As a manure nutrient management specialist for University of Minnesota Extension, Wilson teaches farmers how to apply manure onto their fields. She consults with manure producers and ag professionals on best practices for storing and transporting manure. She presents research locally, nationally, and internationally, and introduces the concept of manure usage to curious audiences.
It’s complicated: Unlike manufactured fertilizers, manure is highly nuanced. Differences in livestock animals, their digestive systems and the feed they eat result in differing nutrient levels across types of manure.
But Wilson, working in collaboration with Extension Engineer Erin Cortus, is taking some of the guesswork out of using manure as a resource on farms. Together, she and Cortus led the creation of ManureDB, a database that collects and aggregates U.S. manure analysis data results to update manure book values over time, allowing farmers across the nation to fine-tune their manure-management planning.
Rising input costs, including the recent worldwide spike in synthetic fertilizer prices, might make manure a more appealing option among corn and soybean farmers who are looking to diversify or hedge against the geopolitical volatility of the fertilizer market.
“Anytime fertilizer prices are high, manure becomes more and more attractive, so to speak,” Wilson says. “Manure has a lot of value that fertilizer doesn't. It has the micronutrients and the organic matter.”
Intrigued by science
Wilson grew up in a small town in Lancaster County, Pennsylvania, and had a childhood that might sound typical. She loved (and still loves) animals, the outdoors and helping others.
Unlike most of her colleagues within Extension and the broader agricultural industry, Wilson wasn’t raised on a farm. As it turns out, collecting water samples in a local stream is what nudged her towards a career in agriculture.
During a high school environmental studies assignment, the 17-year-old Wilson collected water samples from a local stream. She then compared them against additional samples taken further downstream. Because some very small insects (macroinvertebrates) survive in water with a certain level of cleanliness, finding the insects more often indicates the water in those sections is cleaner.
“I was hooked,” Wilson remembers. “Finding the insects actually means something about the water they choose. Comparing little parts of my county — that spoke to me.”
Taking the guesswork out of manure
Being as close to certain as possible about the nutrient values of manure is vital for farmers and producers. “Having access to this information — such as ‘this kind of manure in this circumstance gets you this level of nitrogen or phosphorus’ — is important for planning purposes and nutrient management,” says Wilson.

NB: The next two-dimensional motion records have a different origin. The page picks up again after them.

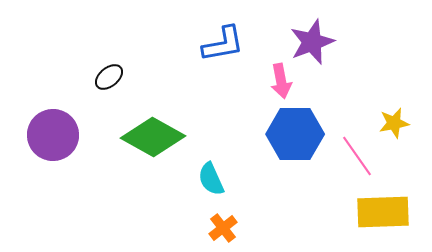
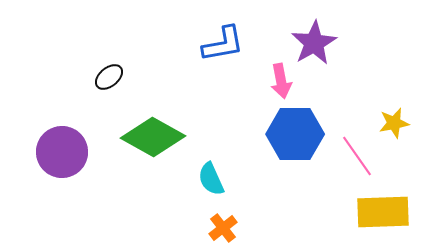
purple star: moved 2 px right, 1 px down; rotated 9 degrees counterclockwise
purple circle: moved 9 px right, 17 px down
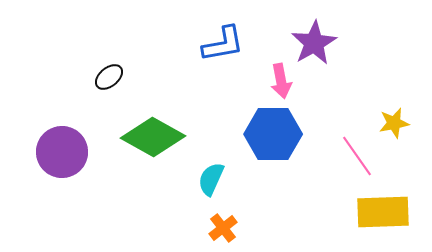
blue hexagon: moved 22 px left
cyan semicircle: rotated 48 degrees clockwise
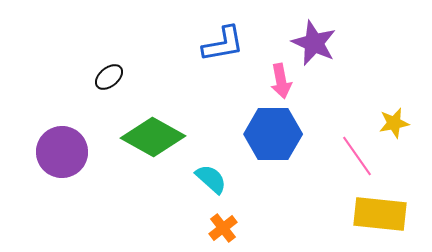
purple star: rotated 18 degrees counterclockwise
cyan semicircle: rotated 108 degrees clockwise
yellow rectangle: moved 3 px left, 2 px down; rotated 8 degrees clockwise
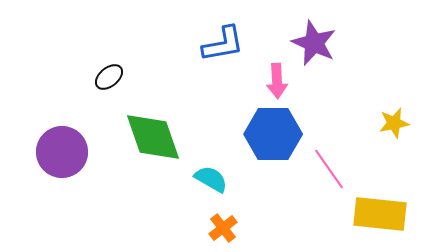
pink arrow: moved 4 px left; rotated 8 degrees clockwise
green diamond: rotated 42 degrees clockwise
pink line: moved 28 px left, 13 px down
cyan semicircle: rotated 12 degrees counterclockwise
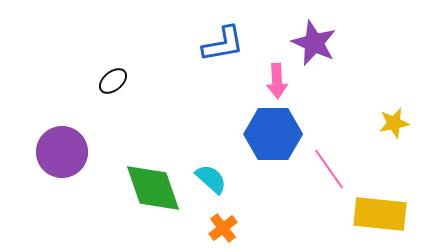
black ellipse: moved 4 px right, 4 px down
green diamond: moved 51 px down
cyan semicircle: rotated 12 degrees clockwise
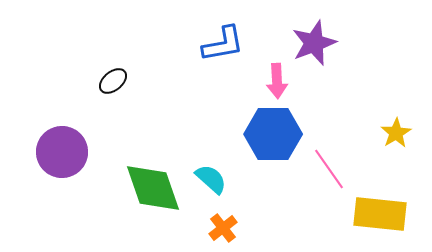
purple star: rotated 27 degrees clockwise
yellow star: moved 2 px right, 10 px down; rotated 20 degrees counterclockwise
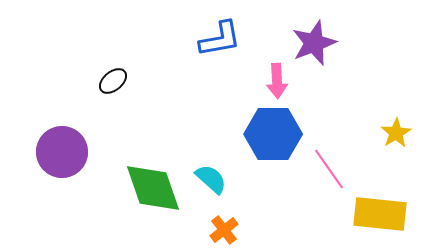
blue L-shape: moved 3 px left, 5 px up
orange cross: moved 1 px right, 2 px down
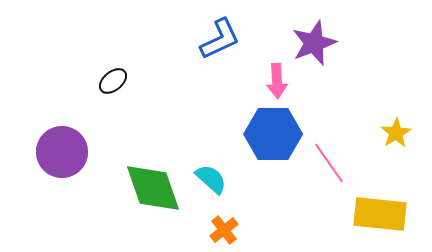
blue L-shape: rotated 15 degrees counterclockwise
pink line: moved 6 px up
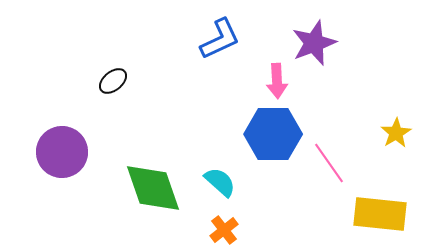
cyan semicircle: moved 9 px right, 3 px down
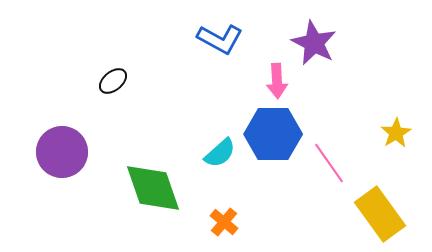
blue L-shape: rotated 54 degrees clockwise
purple star: rotated 24 degrees counterclockwise
cyan semicircle: moved 29 px up; rotated 96 degrees clockwise
yellow rectangle: rotated 48 degrees clockwise
orange cross: moved 8 px up; rotated 12 degrees counterclockwise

To take some of the guesswork out of the process, producers all across the country have their samples tested at local and regional laboratories. Those nutrient levels are sent back to the farmers, who can then plan their nutrient management strategy. These data sets helped create benchmarks of what growers could generally expect.
But the contextual or background data that anchored those results might have had unintentional limitations. “If you look at the swine manure numbers, the book values for the entire country were based on 100 samples in Iowa, for example,” said Wilson.
The making of ManureDB
The need for current, more widespread data was evident, so Wilson and her colleagues got started. Funded by a grant from the National Institute of Food and Agriculture (NIFA), Wilson partnered with the Minnesota Supercomputing Institute at the University of Minnesota to begin constructing the database.
Wilson brought in lab managers from Pennsylvania, Ohio, North Carolina, Georgia, the Nevada / Texas panhandle, and asked what they thought. “And then it just kind of became national from that conversation because there was support for it,” Wilson remembers.
Today, agricultural professionals nationwide use ManureDB to access up-to-date information on over 490,000 samples from 49 states, 14 laboratories, over 65 animal types, and 18 organic amendments. The data can be filtered in a variety of ways — by year, by animal type, by manure storage type, and by state and region.
Daniel Anderson, a manure management and water quality specialist from Iowa State University, says that manure used to be undervalued because of those prior inconsistencies in the data set. “But as we have more data, people build trust in what's really there,” Anderson says.
With more confidence in manure nutrient values, farmers can do more detailed manure management planning. “We see a lot more people who haven't historically used manure are interested in purchasing it,” Anderson says. “So it really helps you feel confident in what you get back.”